Я подумала, перестану ли я когда-нибудь чувствовать себя такой несчастной.
Я подумала, чувствует ли Джеб себя сейчас таким же несчастным, как я, и удивилась тому, что мне совсем не хочется, чтобы он был несчастен. Ну, разве что самую чуточку - или немного больше. Но я точно не хотела, чтобы его сердце превратилось в мерзлый комок досады. У него доброе сердце, и именно поэтому было так странно, что он вчера не пришел.
Но в любом случае, Джеб не был виноват в том, что я натворила, и, где бы он ни был, я надеялась, что на сердце у него тепло.
(глава седьмая)
- Бр-р-р, - произнесла Кристина, открывая входную дверь "Старбакса" в полпятого на следующее утро. В четыре тридцать утра, блин! До восхода оставалось еще полтора часа, и парковка казалась призрачной пустошью с бугорками заснеженных машин. Бойфренд Кристины, выруливая на Дирборн-авеню, посигналил ей, и она повернулась и помахала ему рукой. Он уехал, и мы остались наедине со снегом у темного магазина.
Кристина открыла дверь, и я поспешила внутрь следом за ней.
- Там холодрыга, - сказала она.
- Заметила, - сказала я.
Даже с зимней резиной и цепями дорога от моего дома до "Старбакса" была опасной. Я насчитала около дюжины машин, брошенных не такими смелыми водителями, как я. В одном сугробе осталась вмятина от внедорожника или какого-то другого огромного автомобиля. Как такое могло произойти? Какой идиот мог не заметить двухметровой стены снега?
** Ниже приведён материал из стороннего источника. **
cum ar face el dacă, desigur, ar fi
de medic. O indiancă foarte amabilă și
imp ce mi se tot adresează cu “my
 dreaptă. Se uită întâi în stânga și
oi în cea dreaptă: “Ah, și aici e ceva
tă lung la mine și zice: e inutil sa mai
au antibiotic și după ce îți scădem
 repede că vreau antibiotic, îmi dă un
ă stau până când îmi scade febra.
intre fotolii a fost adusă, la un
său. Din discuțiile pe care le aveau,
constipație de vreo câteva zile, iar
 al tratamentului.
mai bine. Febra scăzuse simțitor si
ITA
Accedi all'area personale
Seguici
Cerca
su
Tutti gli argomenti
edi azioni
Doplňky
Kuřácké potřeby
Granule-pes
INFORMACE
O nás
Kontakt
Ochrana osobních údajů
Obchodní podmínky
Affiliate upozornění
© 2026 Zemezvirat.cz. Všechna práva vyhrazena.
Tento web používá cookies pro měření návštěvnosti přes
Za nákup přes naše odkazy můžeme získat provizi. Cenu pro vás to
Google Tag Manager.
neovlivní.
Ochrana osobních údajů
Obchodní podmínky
Пока не приедет снегоочиститель, Теган на своем хилом "сивике" явно никуда не уехать.
Я отряхнула комья снега с сапог, сняла их и в носках прошла в подсобку. Там щелкнула шестью выключателями возле батареи, и зал осветился.
Наш "Старбакс" - рождественская звезда, которую зажгли ангелы, подумала я, представив, что наша кофейня - единственное светлое пятно в черном-черном городе. Но Рождество прошло, а ангелов не существует.
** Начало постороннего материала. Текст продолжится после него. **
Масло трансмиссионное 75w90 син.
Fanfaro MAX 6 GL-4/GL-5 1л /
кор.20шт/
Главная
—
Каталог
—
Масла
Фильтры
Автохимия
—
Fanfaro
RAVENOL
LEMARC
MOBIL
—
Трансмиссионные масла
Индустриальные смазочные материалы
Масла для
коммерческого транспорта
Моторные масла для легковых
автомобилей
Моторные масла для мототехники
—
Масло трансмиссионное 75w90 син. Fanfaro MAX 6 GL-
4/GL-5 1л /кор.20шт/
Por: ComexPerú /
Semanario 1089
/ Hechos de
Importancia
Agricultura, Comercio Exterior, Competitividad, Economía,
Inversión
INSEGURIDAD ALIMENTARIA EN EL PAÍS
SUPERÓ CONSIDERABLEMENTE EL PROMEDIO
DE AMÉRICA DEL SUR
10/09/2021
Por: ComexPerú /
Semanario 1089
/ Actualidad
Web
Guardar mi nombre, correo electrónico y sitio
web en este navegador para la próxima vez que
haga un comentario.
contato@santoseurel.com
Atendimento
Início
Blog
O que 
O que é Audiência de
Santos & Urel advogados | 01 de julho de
Я сняла шапку и пальто, надела черные сапоги под цвет брюк и налепила записку "Не забыть поросенка" на свою форменную футболку "Старбакса" с надписью: "Вы закажите - мы сделаем". Дорри потешалась над моей форменной футболкой так же, как и над всем, что было связано с "Старбаксом", но меня это не волновало. "Старбакс" был моим убежищем. Но сейчас он навевал мне грусть, потому что напоминал о Джебе.
И все же я находила утешение в его запахах и звуках - и особенно в музыке. Зовите ее "коммерческой", "консервированной" или какой хотите, но в "Старбаксе" играла отличная музыка.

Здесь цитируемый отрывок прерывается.